Die Neugier, die in ihm aufstieg, empfand er als lästig. Er richtete seinen Blick nach oben, auf die Bergkette, die aussah, als sei sie in zwei Hälften zerteilt worden von den tiefhängenden, mausgrauen Wolken. Er stellte sich vor, wie die zerklüfteten Gipfel in diesen Schoß aus Wasserdampf hineinragten wie ein altes Gebiss. Weiter unten wurden die Kastanienwälder im nassen Tau langsam kahl, erst mit dem Frost würden sie trocknen. Der Gedanke an die Feuchtigkeit hob seine Stimmung: Sie würde dafür sorgen, dass die Pilze wuchsen, deretwegen er hergekommen war, in das Tal, das er von Kindheit an kannte. Er hatte sich darauf gefreut, wieder einmal den kehligen Dialekt der Bergbewohner zu hören und zu wandern, getrieben allein von der Lust an der Bewegung. Der Sommer in der Stadt, den er schwitzend verbracht hatte, in der schwülen Hitze, die er so verabscheute, war anstrengend gewesen. Dann hatten ihm der Herbst und der neue Polizeipräsident mit Stapeln voller neuer Anordnungen, Rundschreiben und Richtlinien kaum Luft zum Atmen gelassen. Nach all den Jahren im Polizeipräsidium spürte er, wie er von Tag zu Tag unduldsamer wurde. Irgendwann hatte ihm Angela, seine Lebensgefährtin, beinahe befohlen, endlich einmal auszuspannen, und statt zwei Wochen an der Cote d’Azur zu verbringen, hatte er beschlossen, in die Pilze zu gehen.

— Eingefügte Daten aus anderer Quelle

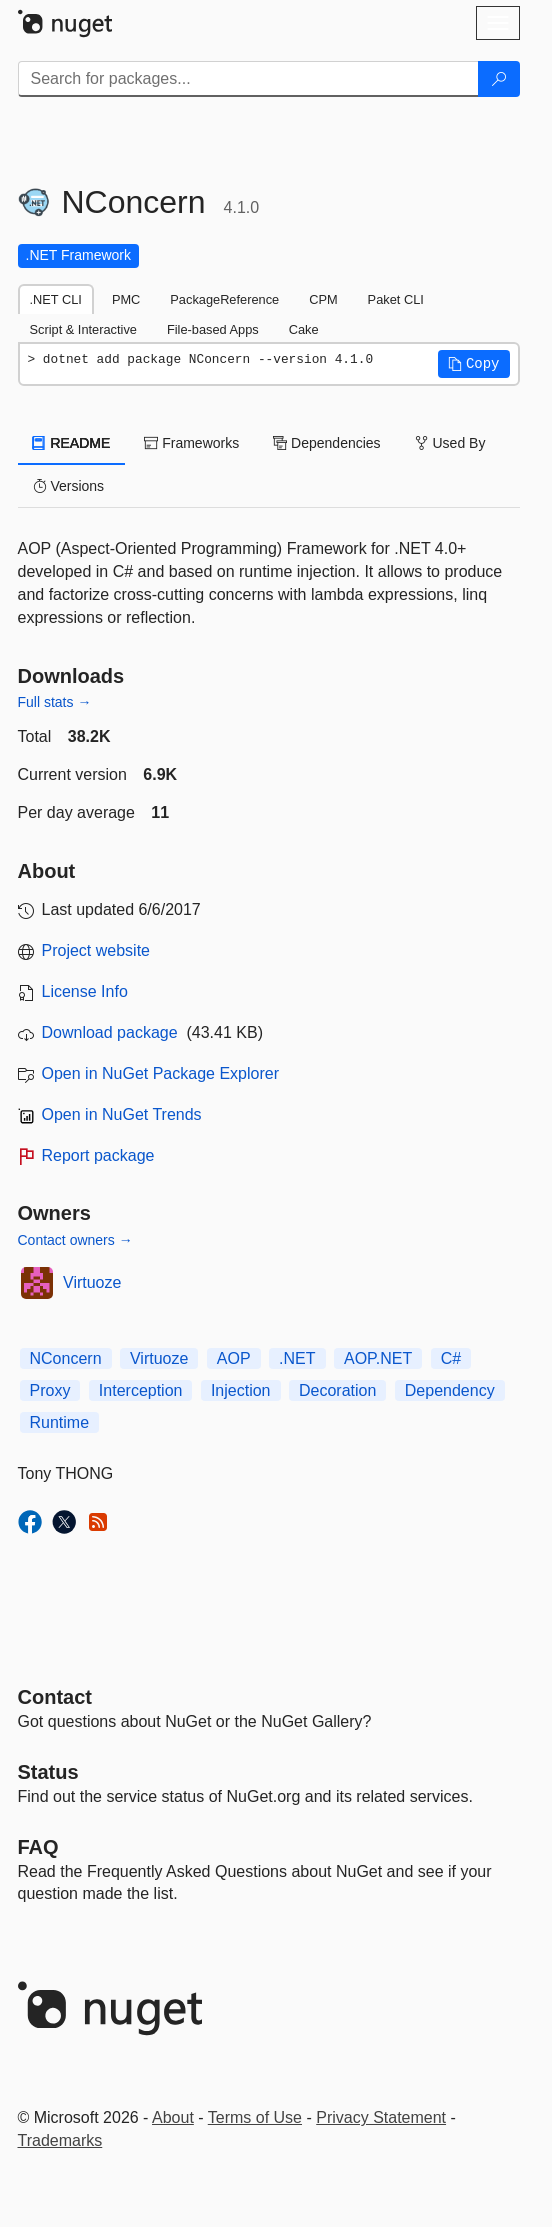 The width and height of the screenshot is (552, 2227). I want to click on CPM [tab], so click(323, 299).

Es wäre seine Chance gewesen, dem Nebel von Parma zu entkommen, doch stattdessen hatte er sich in dieses Tal im Apennin verkrochen, in das die tiefstehende Sonne in der kalten Jahreszeit so gut wie nie vordrang.

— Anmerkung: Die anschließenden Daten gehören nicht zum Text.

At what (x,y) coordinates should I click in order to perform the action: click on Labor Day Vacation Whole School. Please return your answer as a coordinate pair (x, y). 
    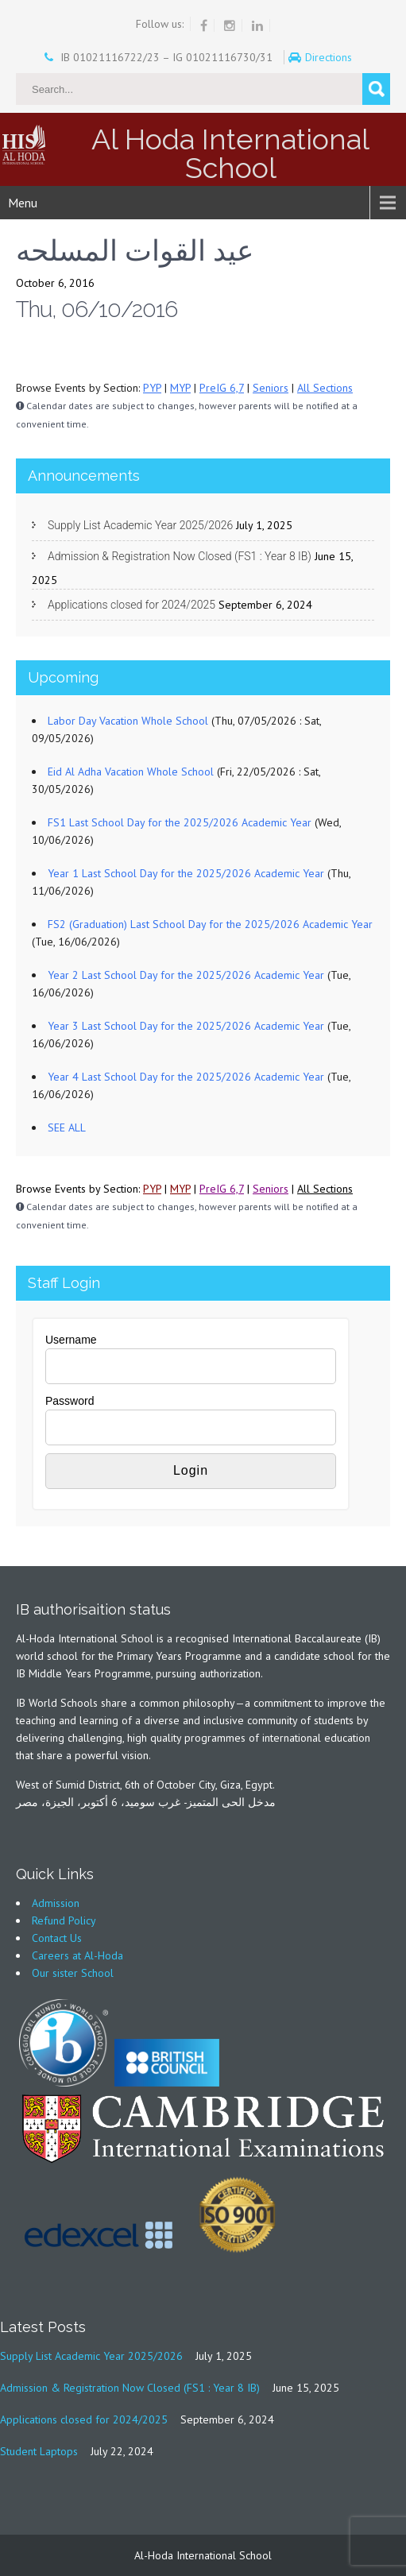
    Looking at the image, I should click on (128, 721).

«Ich brauche einfach Ruhe», hatte er Angela erklärt, «ich habe genug von den ständigen Scherereien im Büro.»
«Fahr, wohin du willst», hatte sie skeptisch erwidert, «momentan kann ich dich sowieso nirgendwohin begleiten, ich ersticke in Arbeit.»
So war er gut gelaunt und ohne Schuldgefühle aufgebrochen. Doch kaum setzte er seinen Fuß ins Dorf, stand ihm diese fiebrige Erregung im Wege, stieß er auf das laute Stimmengewirr in der scheinbaren Stille, als wäre hinter der ruhigen Fassade kalter Schweiß ausgebrochen.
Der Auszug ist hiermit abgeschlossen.